Hermit crabs typically change shells every 12 to 18 months, timed around their molting cycle. But that number only tells part of the story. A hermit crab may swap shells several times between molts just to try out different options, and younger crabs that grow faster will need new shells more frequently than older ones. The real answer depends on growth rate, shell availability, and whether the crab can find something that fits.
Why Molting Drives Shell Changes
Unlike animals with permanent exoskeletons, hermit crabs shed their outer layer periodically and emerge slightly larger each time. This is molting, and it’s the primary reason a hermit crab outgrows its current shell. Most hermit crabs molt roughly every 12 to 18 months, though smaller, younger crabs can molt more often because they’re growing faster. Each molt adds body mass, which means the old shell may suddenly feel too tight.

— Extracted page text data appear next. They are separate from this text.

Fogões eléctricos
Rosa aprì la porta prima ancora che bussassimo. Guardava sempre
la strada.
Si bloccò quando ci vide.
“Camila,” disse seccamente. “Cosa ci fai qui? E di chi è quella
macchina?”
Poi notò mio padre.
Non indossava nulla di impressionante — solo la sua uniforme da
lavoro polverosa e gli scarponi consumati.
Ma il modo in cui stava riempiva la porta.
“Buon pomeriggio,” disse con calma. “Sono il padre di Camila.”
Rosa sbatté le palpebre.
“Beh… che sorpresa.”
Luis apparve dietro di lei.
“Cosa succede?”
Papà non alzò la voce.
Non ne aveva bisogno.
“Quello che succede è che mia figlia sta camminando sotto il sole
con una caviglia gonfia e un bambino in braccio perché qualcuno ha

The shell isn’t just a house. It regulates moisture and body temperature, and it provides a safe, enclosed space where the crab can actually complete a molt. A shell that’s too small can cause a crab to delay or even fail a molt entirely, which can be fatal. So the pressure to find the right shell isn’t casual preference. It’s a survival requirement.
Shell Swaps Between Molts
Hermit crabs don’t wait exclusively for a molt to try on new shells. They frequently investigate and swap into different shells as part of normal behavior. A crab might test three or four shells in a week if new options become available, especially if it was recently acquired or moved to a new environment where it hasn’t had choices for a while. Frequent shell changes are sometimes mistaken for a sign that something is wrong, but in most cases the crab is simply doing what comes naturally: shopping.
That said, frequent shell switching can also signal that a molt is approaching. Crabs preparing to molt often become restless, trying on shells that are slightly larger than what they currently occupy, looking for the right fit for their post-molt body. If you notice a crab cycling through available shells more than usual, it may be sizing up its next home in advance.

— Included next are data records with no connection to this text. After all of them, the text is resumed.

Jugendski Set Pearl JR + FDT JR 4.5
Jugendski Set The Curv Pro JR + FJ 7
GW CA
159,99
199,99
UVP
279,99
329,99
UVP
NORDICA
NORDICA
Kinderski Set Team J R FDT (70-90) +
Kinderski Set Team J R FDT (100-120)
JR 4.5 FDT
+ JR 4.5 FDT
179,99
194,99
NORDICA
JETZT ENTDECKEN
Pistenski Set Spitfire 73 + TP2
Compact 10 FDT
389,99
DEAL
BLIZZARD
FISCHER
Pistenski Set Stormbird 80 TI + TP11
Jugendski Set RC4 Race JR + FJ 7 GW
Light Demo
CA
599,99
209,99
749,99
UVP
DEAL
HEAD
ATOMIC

How Crabs Evaluate a New Shell
The selection process is more sophisticated than it looks. A hermit crab investigating a potential shell will approach it, probe the opening with its smaller claw (reserving the larger claw for defense), and physically climb in and out multiple times to assess the interior. Research on the species Pagurus bernhardus found that crabs who encountered a preferred shell species approached it faster, spent less time investigating, and used fewer probes before committing. When the shell wasn’t ideal, crabs performed more investigatory acts and took longer to decide, sometimes abandoning the shell altogether.
This means hermit crabs aren’t randomly trying shells. They have genuine preferences for specific shapes and sizes, and they can assess fit quickly when they recognize a good match. Different species prefer different shell types. Ecuadorian hermit crabs, for example, strongly favor Nerita shells over other available species in the wild.
What Happens When Shells Don’t Fit
A crab stuck in a shell that’s too small faces real consequences. Research comparing hermit crabs in preferred shells versus undersized shells found that crabs in well-fitting shells grew significantly faster. One species molted at roughly the same rate regardless of shell size but gained more body mass per molt when the shell fit properly. Being cramped doesn’t necessarily reduce how much a crab eats or how active it is, but it limits how much the crab can actually grow during each cycle.
Over time, this stunted growth compounds. A crab that can’t find appropriately sized shells falls behind in the competition for resources. In the wild, faster-growing crabs can claim larger shells before slower competitors need them, creating a cascading advantage. In captivity, the fix is straightforward: provide enough shell options so your crab never has to settle.
How Many Spare Shells to Provide
The general guideline is 3 to 5 spare shells per crab, in a range of shapes and sizes. Include some that are slightly smaller than the crab’s current shell and some that are slightly larger. For the next size up, add about 3mm (roughly 1/8 inch) to the current shell’s opening for small crabs, and about 6mm (1/4 inch) for medium crabs. Large crabs may need even more room.
Variety matters as much as size. Hermit crabs maintain several preferred shells at any given time and will rotate between them. Offering only one or two options in the exact same size doesn’t give the crab enough to work with. Different opening shapes suit different crab body types, so a mix of round-opening and oval-opening shells covers more ground. Use natural shells rather than painted ones, since coatings can chip and be ingested.
Growth Rate Differences by Age
Young hermit crabs grow quickly and may need new shells every few months during their first year or two of life. As they reach adult size, the pace slows considerably, and a crab may stay in the same shell for well over a year between molts. Very large, mature crabs can go 18 months or longer without molting, which means they may keep the same shell for extended periods as long as it remains intact and undamaged.
This is why juvenile crabs need more frequent access to incrementally larger shells, while adult crabs benefit more from having a few well-matched alternatives available at all times. Regardless of age, the pattern holds: the crab will change shells when it needs to, as long as it has something worth changing into.